Identifying cases of CKD may help to prevent ESKD and the attending increase in cardiovascular morbidity and mortality. There is clear evidence that intervention may slow the rate of decline in GFR for people with CKD, particularly if identified at an early stage. Blood pressure control, use of angiotensin-converting enzyme inhibitors or angiotensin II receptor antagonists for patients with proteinuric nephropathies, blood sugar control and regular clinical follow-up are all proven to be of benefit.7 Reduction in the cardiovascular burden associated with CKD through aggressive management of traditional and non-traditional (eg, elevated calcium phosphate product) cardiovascular risk factors appears likely to be effective, although definitive studies are awaited.

CKD is generally asymptomatic. Subject awareness at all stages other than stage 5 is almost non-existent, and clinician awareness is similarly low.8 Thus, detecting CKD requires GFR measurement or estimation.

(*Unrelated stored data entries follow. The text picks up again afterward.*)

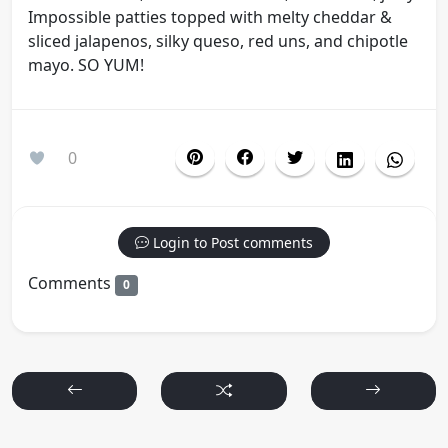
Impossible patties topped with melty cheddar &
sliced jalapenos, silky queso, red uns, and chipotle
mayo. SO YUM!
0
Login to Post comments
Comments
0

In this issue of the Journal (page 138), a working group representing the peak bodies of Australian nephrology, pathology and biochemistry plus Kidney Health Australia has proposed that eGFR be automatically calculated whenever a serum creatinine measurement is requested through any pathology service in Australia. The eGFR will be reported whenever the value is < 60 mL/min, enabling classification of the patient within CKD stages 3–5. Values above 60 mL/min will not be reported, because of inaccuracies in eGFR in that range and because the complications of CKD are mainly seen at GFR < 60 mL/min. The program will include a comprehensive, ongoing strategy for quality control of laboratory serum creatinine measurements, as this is critical to the accuracy of eGFR, and a major education campaign designed to provide clinicians with guidance on interpreting eGFR and managing CKD.

This initiative may prove to be incredibly important if Australia is to limit the current escalation in the burden of CKD. One crucial aspect will be to determine whether automated reporting of eGFR and early detection of CKD result in better health outcomes for the general population, by formally assessing the impact on the health system and individuals before and after the recommended change in eGFR reporting.

As with any bold undertaking, there are certain risks and limitations. Firstly, an enormous number of patients will be identified, particularly among elderly Australians. The AusDiab study suggests the majority of patients with stage 3 CKD will be elderly women.2 The natural history of CKD in older people is poorly understood, as is the difference between the impact of normal ageing versus disease on GFR. The potential for increased costs to the health care system through an increase in tests, prescriptions and referrals to nephrologists may be significant, and the potential benefits are uncertain. The increase in workload for nephrologists, in particular, may be unsustainable. Education of clinicians will be crucial here, as will further research into the natural history of CKD in older people.

Secondly, although eGFR is well validated for adult whites, caution will be required in applying eGFR to other patient groups such as Indigenous Australians and people of Asian origin.3

Finally, clinicians must not fall into the trap of interpreting an eGFR of > 60mL/min as indicative of healthy kidney function. While GFR is the best overall measure of kidney function and therefore the dominant determinant of the stage of CKD, for people at risk of kidney disease, testing for other markers of kidney damage — such as hypertension, haematuria, abnormal structure and, most importantly, albuminuria/proteinuria — must not be forgotten.